What if you could control millions of user requests smoothly without lifting a finger?

The Scenario

Imagine you run a busy restaurant where customers come in and you have to decide which chef cooks their meal. Without a system, you shout orders randomly, hoping the right chef gets the right dish. Sometimes orders pile up, some chefs get overwhelmed, and others stand idle.

The Problem

Manually directing traffic in a microservices setup is like shouting orders in a noisy kitchen. It's slow, mistakes happen often, and you can't easily balance the load. This leads to delays, unhappy users, and wasted resources.

The Solution

Traffic management with routing and splitting acts like a smart kitchen manager. It automatically directs requests to the right service or splits traffic between versions smoothly.
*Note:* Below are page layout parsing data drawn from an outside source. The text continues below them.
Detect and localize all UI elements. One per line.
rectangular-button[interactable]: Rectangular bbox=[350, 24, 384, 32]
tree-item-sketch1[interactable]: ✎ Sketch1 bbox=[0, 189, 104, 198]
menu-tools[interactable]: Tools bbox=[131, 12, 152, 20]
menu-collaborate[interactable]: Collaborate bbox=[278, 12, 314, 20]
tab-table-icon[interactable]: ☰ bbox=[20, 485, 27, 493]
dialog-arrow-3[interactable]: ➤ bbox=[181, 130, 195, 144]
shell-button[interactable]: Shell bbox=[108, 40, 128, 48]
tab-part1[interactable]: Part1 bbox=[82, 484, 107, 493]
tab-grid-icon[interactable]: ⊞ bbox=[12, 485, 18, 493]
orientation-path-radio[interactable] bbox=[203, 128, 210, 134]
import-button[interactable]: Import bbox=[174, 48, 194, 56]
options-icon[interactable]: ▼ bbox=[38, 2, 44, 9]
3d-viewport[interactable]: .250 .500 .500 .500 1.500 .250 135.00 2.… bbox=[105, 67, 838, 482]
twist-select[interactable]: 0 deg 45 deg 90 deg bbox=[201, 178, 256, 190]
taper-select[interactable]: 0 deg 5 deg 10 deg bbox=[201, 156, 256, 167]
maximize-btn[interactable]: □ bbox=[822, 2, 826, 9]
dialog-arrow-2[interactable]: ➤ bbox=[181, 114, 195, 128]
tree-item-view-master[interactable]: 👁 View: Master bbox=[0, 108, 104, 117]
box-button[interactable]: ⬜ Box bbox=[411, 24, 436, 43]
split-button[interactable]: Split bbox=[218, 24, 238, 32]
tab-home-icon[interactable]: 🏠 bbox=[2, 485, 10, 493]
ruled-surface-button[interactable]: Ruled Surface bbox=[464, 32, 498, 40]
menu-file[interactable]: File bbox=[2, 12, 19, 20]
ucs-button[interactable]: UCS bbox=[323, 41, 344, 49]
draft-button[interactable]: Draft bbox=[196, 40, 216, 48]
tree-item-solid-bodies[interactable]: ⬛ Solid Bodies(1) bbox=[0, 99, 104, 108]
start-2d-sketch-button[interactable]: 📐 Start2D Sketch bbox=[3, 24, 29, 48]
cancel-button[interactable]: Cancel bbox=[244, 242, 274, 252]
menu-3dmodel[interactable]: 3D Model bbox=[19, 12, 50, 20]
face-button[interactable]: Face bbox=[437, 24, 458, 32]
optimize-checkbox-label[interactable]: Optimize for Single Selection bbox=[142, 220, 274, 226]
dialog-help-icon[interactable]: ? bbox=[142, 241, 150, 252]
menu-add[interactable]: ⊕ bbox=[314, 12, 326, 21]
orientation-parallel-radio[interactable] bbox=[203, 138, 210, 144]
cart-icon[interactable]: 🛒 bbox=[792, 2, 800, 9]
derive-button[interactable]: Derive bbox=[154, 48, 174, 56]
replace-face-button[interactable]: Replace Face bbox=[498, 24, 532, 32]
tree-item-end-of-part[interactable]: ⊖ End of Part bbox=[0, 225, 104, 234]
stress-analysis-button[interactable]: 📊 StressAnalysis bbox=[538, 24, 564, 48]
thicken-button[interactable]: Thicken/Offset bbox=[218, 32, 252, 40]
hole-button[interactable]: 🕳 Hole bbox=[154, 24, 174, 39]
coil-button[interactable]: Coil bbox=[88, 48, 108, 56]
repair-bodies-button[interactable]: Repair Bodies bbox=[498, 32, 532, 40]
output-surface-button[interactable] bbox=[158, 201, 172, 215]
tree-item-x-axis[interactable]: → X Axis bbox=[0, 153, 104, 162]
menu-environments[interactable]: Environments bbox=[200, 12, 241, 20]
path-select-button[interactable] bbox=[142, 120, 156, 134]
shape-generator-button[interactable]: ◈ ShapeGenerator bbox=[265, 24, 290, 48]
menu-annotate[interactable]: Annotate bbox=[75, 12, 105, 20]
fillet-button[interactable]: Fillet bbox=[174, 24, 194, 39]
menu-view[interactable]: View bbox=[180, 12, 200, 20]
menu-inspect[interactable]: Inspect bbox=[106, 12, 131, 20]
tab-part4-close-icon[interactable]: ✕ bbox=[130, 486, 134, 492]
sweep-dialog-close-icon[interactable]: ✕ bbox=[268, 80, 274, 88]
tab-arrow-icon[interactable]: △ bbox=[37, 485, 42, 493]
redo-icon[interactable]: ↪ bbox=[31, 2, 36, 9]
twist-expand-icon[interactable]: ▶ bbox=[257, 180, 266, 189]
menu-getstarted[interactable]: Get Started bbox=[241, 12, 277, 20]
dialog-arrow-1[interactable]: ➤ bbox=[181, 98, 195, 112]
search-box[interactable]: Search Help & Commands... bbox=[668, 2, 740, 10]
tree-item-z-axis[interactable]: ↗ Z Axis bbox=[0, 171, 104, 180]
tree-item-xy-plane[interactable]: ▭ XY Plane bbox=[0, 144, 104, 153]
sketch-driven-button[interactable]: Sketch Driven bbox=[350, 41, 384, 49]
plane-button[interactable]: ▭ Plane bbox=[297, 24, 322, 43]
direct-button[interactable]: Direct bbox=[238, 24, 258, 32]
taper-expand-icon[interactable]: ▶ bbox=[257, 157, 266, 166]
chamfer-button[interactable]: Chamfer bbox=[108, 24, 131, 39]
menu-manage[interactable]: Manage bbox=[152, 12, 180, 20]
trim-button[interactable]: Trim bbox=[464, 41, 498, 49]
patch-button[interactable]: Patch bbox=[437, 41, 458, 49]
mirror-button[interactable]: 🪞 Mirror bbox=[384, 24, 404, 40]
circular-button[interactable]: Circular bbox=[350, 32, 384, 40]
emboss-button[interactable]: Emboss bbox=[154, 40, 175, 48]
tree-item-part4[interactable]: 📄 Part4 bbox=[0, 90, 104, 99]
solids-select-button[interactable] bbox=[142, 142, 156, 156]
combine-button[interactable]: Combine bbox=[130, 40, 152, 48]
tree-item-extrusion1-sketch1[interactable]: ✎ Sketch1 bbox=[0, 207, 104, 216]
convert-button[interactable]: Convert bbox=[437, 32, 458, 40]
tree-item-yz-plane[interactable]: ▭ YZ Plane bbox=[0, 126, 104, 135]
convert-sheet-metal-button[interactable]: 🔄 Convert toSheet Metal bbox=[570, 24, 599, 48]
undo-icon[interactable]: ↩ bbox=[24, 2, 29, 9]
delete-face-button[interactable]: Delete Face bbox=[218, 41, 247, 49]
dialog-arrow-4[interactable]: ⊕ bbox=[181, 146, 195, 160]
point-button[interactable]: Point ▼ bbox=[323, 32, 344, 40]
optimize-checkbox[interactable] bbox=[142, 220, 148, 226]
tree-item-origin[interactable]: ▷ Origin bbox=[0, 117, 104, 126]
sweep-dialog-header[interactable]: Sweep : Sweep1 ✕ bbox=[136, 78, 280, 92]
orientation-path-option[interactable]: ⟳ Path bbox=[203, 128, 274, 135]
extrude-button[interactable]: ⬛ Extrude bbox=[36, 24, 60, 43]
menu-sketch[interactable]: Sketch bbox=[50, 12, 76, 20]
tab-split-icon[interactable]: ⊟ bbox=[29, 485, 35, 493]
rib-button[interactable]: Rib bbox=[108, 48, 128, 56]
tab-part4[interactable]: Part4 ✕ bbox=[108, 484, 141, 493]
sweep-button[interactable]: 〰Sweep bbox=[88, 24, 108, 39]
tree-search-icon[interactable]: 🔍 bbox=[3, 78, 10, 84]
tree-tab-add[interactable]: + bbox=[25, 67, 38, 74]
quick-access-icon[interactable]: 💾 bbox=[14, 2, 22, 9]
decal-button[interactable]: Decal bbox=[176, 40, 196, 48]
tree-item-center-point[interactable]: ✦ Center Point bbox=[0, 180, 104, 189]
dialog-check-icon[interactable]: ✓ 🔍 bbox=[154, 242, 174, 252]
This keeps everything balanced, efficient, and easy to control.

Before vs After
Before
if (userRequest.type == 'A') {
  serviceA.handle(userRequest);
} else {
  serviceB.handle(userRequest);
}
After
router.route(userRequest).to('serviceA', 0.7).to('serviceB', 0.3)
What It Enables

It enables seamless updates, load balancing, and fault isolation without downtime or manual chaos.

Real Life Example

When a new app version is released, traffic splitting lets 10% of users try it first while 90% stay on the stable version, catching issues early without affecting everyone.

Key Takeaways

Manual routing is slow and error-prone in complex systems.

Traffic management automates directing and splitting requests efficiently.

This leads to better performance, safer updates, and happier users.